Many people think Mother’s Day is the same all over the world. But the Irish Mother’s Day actually comes from a completely different tradition and is celebrated in March.
Let’s get one thing straight. Mother’s Day in its modern form is an American invention. It was first celebrated in 1908. A woman called Anna Jarvis held a memorial for her mother on the second Sunday in May, and tried to communicate with those around her just how special her mother was.
Jarvis’ mother, also called Anna, founded several Mothers’ Day Work Clubs with the aim of improving conditions for the less privileged in their community. Anna Snr also looked after soldiers from both sides of the American Civil War. She treated wounds, fed, and clothed them. She was a powerhouse of helpfulness and compassion.
Anna Jnr wanted her mother and indeed all mothers to be recognised for their hard work. So she started campaigning for Mother’s Day to become an important day of recognition. By 1914 her campaign had succeeded and Mother’s Day became an official day on the American calendar. Its popularity soared, spreading like wildfire across the modern, western world.
A Sad End
But alas, by 1920 Anna Jarvis Jnr was horrified by what the day had become. She was repulsed by its already-commercial nature. She started her own company, which became the legal owner of the phrases Second Sunday in May and Mother’s Day. Anna and her sister Ellsinore spent their family inheritance campaigning against what the holiday had become. But it went totally wrong for them: they both died in poverty and not many people were convinced by their argument.
According to her New York Times obituary, Jarvis died feeling bitter at what was initially a great achievement. She despaired that Mother’s Day was now a day for the greeting card industry. She said, “A printed card means nothing except that you are too lazy to write to the woman who has done more for you than anyone in the world. And candy! You take a box to Mother—and then eat most of it yourself.”
Perhaps the saddest thing of all was that Anna Jnr – the woman who started the modern world’s version of Mother’s Day – was never a mother herself. She died alone and poor and the greeting card industry got a lot richer.
The Irish Mother’s Day
This sad story is very different to the story behind the Irish Mother’s Day. In Ireland, the day marked for this celebration, called Mothering Sunday, was actually a nod to the Mother Church. Now of course, the two days have merged, but in Ireland more of the day’s origins has remained.
Mothering Sunday, as celebrated in Ireland, falls on the 4th Sunday in Lent (a six-week Christian period of fasting and repentance prior to to Easter Sunday). It was a celebration of the Mother Church which was the main church or cathedral of a region.
In 16th Century Ireland, people were expected to go to their mother church on Mothering Sunday. A special service was held and those taking part – pretty much everyone – were said to have “gone a-mothering.”
A Day for Families
In later times, as large numbers of people took jobs as servants to the wealthy, Mothering Sunday became a welcome relief from the daily grind. Domestic servants were given a day off to visit their mother church, usually with their own mothers and other family members. It was often one of the few days in a year when whole families could get together, since on other days they had conflicting working hours.
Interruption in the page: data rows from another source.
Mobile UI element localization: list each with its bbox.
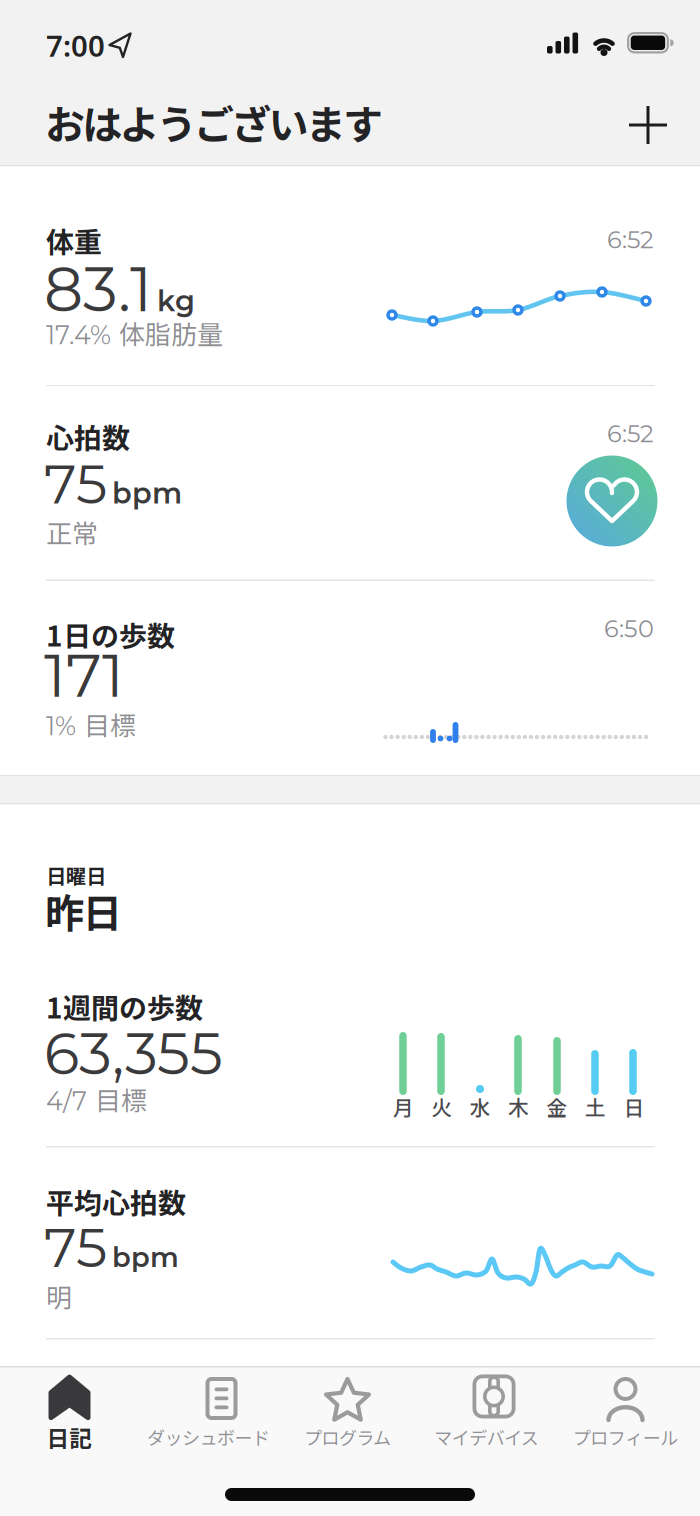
staticText: 月: [393, 1092, 414, 1121]
staticText: 体重: [46, 220, 102, 260]
staticText: 水: [470, 1092, 491, 1121]
staticText: 明: [46, 1277, 72, 1315]
staticText: 日記: [47, 1421, 92, 1453]
staticText: おはようございます: [45, 93, 383, 151]
staticText: マイデバイス: [434, 1424, 539, 1450]
staticText: 昨日: [45, 882, 122, 939]
button[interactable]: 体重: [0, 166, 700, 385]
staticText: 75: [44, 1214, 107, 1281]
staticText: 75: [44, 450, 107, 518]
staticText: 金: [547, 1092, 568, 1121]
button[interactable]: 平均心拍数: [0, 1181, 700, 1338]
staticText: 体脂肪量: [119, 314, 223, 352]
staticText: 1日の歩数: [46, 614, 175, 654]
staticText: 7:00: [46, 26, 105, 65]
staticText: ダッシュボード: [147, 1424, 270, 1450]
staticText: 6:52: [607, 419, 654, 448]
staticText: 正常: [46, 513, 98, 551]
staticText: 63,355: [44, 1018, 223, 1089]
staticText: 日曜日: [46, 860, 106, 890]
staticText: 日: [623, 1092, 644, 1121]
button[interactable]: 日記: [0, 1368, 139, 1458]
staticText: 心拍数: [46, 416, 130, 456]
staticText: kg: [157, 284, 195, 318]
staticText: bpm: [112, 476, 182, 511]
staticText: 6:52: [607, 225, 654, 254]
staticText: bpm: [112, 1241, 179, 1274]
staticText: プログラム: [304, 1424, 391, 1450]
staticText: 1週間の歩数: [46, 986, 203, 1026]
staticText: 目標: [95, 1080, 147, 1118]
button[interactable]: 心拍数: [0, 386, 700, 580]
button[interactable]: プロフィール: [556, 1368, 695, 1458]
button[interactable]: 追加: [622, 100, 674, 150]
staticText: 1%: [46, 711, 76, 742]
staticText: 平均心拍数: [46, 1181, 186, 1222]
button[interactable]: ダッシュボード: [139, 1368, 278, 1458]
staticText: 火: [431, 1092, 452, 1121]
button[interactable]: プログラム: [278, 1368, 417, 1458]
staticText: 木: [508, 1092, 529, 1121]
staticText: 6:50: [604, 614, 654, 643]
staticText: 17.4%: [46, 320, 111, 350]
staticText: 171: [44, 638, 124, 712]
staticText: 目標: [84, 705, 136, 743]
staticText: 4/7: [46, 1086, 87, 1116]
staticText: 土: [585, 1092, 606, 1121]
staticText: プロフィール: [573, 1424, 678, 1450]
staticText: 83.1: [44, 252, 152, 327]
button[interactable]: マイデバイス: [417, 1368, 556, 1458]
button[interactable]: 1週間の歩数: [0, 986, 700, 1146]
button[interactable]: 1日の歩数: [0, 581, 700, 775]
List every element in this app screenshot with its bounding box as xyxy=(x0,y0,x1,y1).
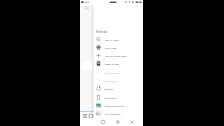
staticText: Print page xyxy=(105,46,117,49)
button[interactable]: Back xyxy=(100,119,106,125)
button[interactable]: Print page xyxy=(94,43,143,51)
staticText: Add to homescreen xyxy=(105,54,127,57)
button[interactable]: Add to homescreen xyxy=(94,51,143,59)
button[interactable]: Find in page xyxy=(94,35,143,43)
button[interactable]: Open in app xyxy=(94,59,143,67)
button[interactable]: Refresh xyxy=(94,84,143,92)
staticText: Shortcuts xyxy=(96,30,108,33)
button[interactable]: Recents xyxy=(129,119,135,125)
staticText: Find in page xyxy=(105,38,119,41)
button[interactable]: Go forward xyxy=(94,76,143,84)
staticText: Go forward xyxy=(105,79,118,82)
button[interactable]: Add language xyxy=(94,109,143,117)
button[interactable]: Go backward xyxy=(94,68,143,76)
staticText: Bookmark xyxy=(105,96,117,99)
button[interactable]: Home xyxy=(115,119,121,125)
button[interactable]: Bookmark xyxy=(94,93,143,101)
staticText: View desktop site xyxy=(105,104,125,107)
staticText: Refresh xyxy=(105,87,114,90)
staticText: Go backward xyxy=(105,71,120,74)
button[interactable]: View desktop site xyxy=(94,101,143,109)
staticText: Add language xyxy=(105,112,121,115)
staticText: Open in app xyxy=(105,62,119,65)
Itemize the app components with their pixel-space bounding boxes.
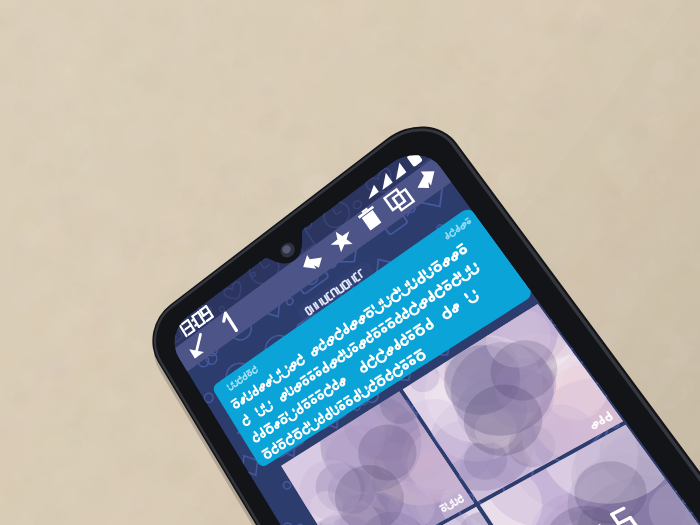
button[interactable]: Star message bbox=[322, 228, 356, 258]
button[interactable]: Copy bbox=[379, 188, 413, 218]
button[interactable]: Reply bbox=[292, 249, 326, 279]
button[interactable]: Back bbox=[170, 335, 206, 365]
button[interactable]: Forwarded message bbox=[205, 330, 455, 460]
button[interactable]: Delete bbox=[352, 207, 386, 237]
button[interactable]: Forward bbox=[405, 169, 439, 199]
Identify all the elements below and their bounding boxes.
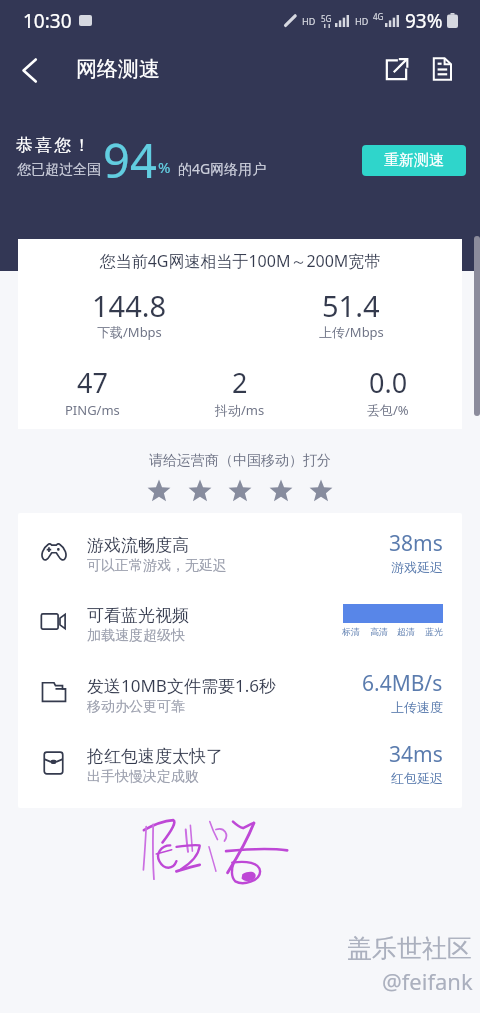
staticText: 您当前4G网速相当于100M～200M宽带 (18, 250, 462, 272)
staticText: PING/ms (65, 401, 120, 419)
staticText: @feifank (382, 966, 473, 996)
staticText: 蓝光 (425, 626, 443, 637)
staticText: 抖动/ms (215, 401, 265, 419)
staticText: 34ms (389, 740, 443, 769)
staticText: 发送10MB文件需要1.6秒 (87, 674, 276, 697)
staticText: 6.4MB/s (362, 669, 443, 698)
button[interactable]: 发送10MB文件需要1.6秒 (18, 660, 462, 730)
staticText: % (158, 157, 171, 177)
staticText: 可看蓝光视频 (87, 605, 189, 626)
button[interactable]: Rate 4 stars (265, 474, 297, 506)
staticText: 93% (405, 8, 443, 34)
staticText: 出手快慢决定成败 (87, 768, 199, 786)
staticText: 可以正常游戏，无延迟 (87, 557, 227, 575)
staticText: 恭喜您！ (16, 135, 93, 156)
staticText: 10:30 (23, 8, 72, 34)
button[interactable]: Rate 1 stars (143, 474, 175, 506)
staticText: 加载速度超级快 (87, 627, 185, 645)
staticText: 144.8 (92, 286, 167, 325)
staticText: 游戏流畅度高 (87, 535, 189, 556)
staticText: HD (302, 15, 316, 27)
staticText: 0.0 (369, 364, 408, 401)
staticText: 丢包/% (367, 401, 409, 419)
staticText: 标清 (342, 626, 360, 637)
staticText: 盖乐世社区 (347, 933, 472, 964)
button[interactable]: Rate 5 stars (305, 474, 337, 506)
button[interactable]: 重新测速 (362, 145, 466, 176)
staticText: 2 (232, 364, 248, 401)
staticText: 下载/Mbps (97, 323, 162, 341)
button[interactable]: Share (373, 46, 419, 92)
staticText: 高清 (370, 626, 388, 637)
staticText: 5G (321, 13, 332, 24)
staticText: 请给运营商（中国移动）打分 (0, 452, 480, 470)
button[interactable]: 抢红包速度太快了 (18, 731, 462, 801)
button[interactable]: Rate 3 stars (224, 474, 256, 506)
button[interactable]: Back (6, 47, 52, 93)
staticText: 移动办公更可靠 (87, 698, 185, 716)
staticText: 超清 (397, 626, 415, 637)
staticText: 游戏延迟 (391, 559, 443, 575)
staticText: 上传/Mbps (319, 323, 384, 341)
staticText: 抢红包速度太快了 (87, 746, 223, 767)
staticText: 的4G网络用户 (178, 159, 267, 178)
staticText: 47 (77, 364, 108, 401)
staticText: 4G (373, 11, 384, 22)
staticText: 上传速度 (391, 699, 443, 715)
button[interactable]: 游戏流畅度高 (18, 520, 462, 590)
button[interactable]: 可看蓝光视频 (18, 590, 462, 660)
staticText: 重新测速 (384, 151, 444, 170)
staticText: 51.4 (322, 286, 380, 325)
button[interactable]: Report (419, 46, 465, 92)
staticText: 红包延迟 (391, 770, 443, 786)
staticText: 网络测速 (76, 56, 160, 82)
staticText: 您已超过全国 (17, 161, 101, 179)
staticText: HD (355, 15, 369, 27)
staticText: 94 (103, 128, 157, 192)
staticText: 38ms (389, 529, 443, 558)
button[interactable]: Rate 2 stars (184, 474, 216, 506)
The children who worked in different residences to their mothers would walk to their mother’s mother church. They would pick wild flowers along the way to place in the church or give to their mothers. Eventually, the religious tradition evolved into the tradition of people giving gifts to their ACTUAL mothers.
By the 1920s, as servant life started to fade out, the custom of Mothering Sunday had lapsed somewhat in Ireland. However, it is often still called Mothering Sunday, and the date is kept firmly inside the Lent schedule, on the fourth Sunday in Lent. Concepts from the American version have blended with the original Irish version.
Easter Cake
In Ireland, Mothering Sunday is also called Simnel Sunday. And why? Because it was a tradition to bake a Simnel cakes to celebrate the reuniting of families during the austerity of Lent. Because there is traditionally a relaxation of Lenten vows on this particular Sunday, in celebration of the fellowship of family and church, the name Refreshment Sunday is sometimes used too. And of course, the only way to spend the day with an Irish mammy is with some kind of cake!
Sinmel cake was baked by young girls in domestic service, with ingredients provided by their employers. The girls would bring the cakes home and ‘mother’ their mothers on this day. The meaning of the word “simnel” is unclear: there is a 1226 reference to “bread made into a simnel” which is understood to mean the finest white bread, from the Latin simila (fine flour).
Simnel cake is a light fruit cake with two layers of almond paste or marzipan (one in the middle and one on top). Before being eaten, it is lightly toasted under a grill. The top of the cake is decorated with eleven marzipan balls and the idea is that they represent the twelve apostles minus Judas. This tradition developed late in the Victorian era. The cake is made from white flour, sugar, butter, eggs, fragrant spices, dried fruits, zest and candied peel. Different towns have their own recipes and shapes of the Simnel cake.
Happy Mother’s Day to Mammies everywhere – and especially to all the Irish mammies.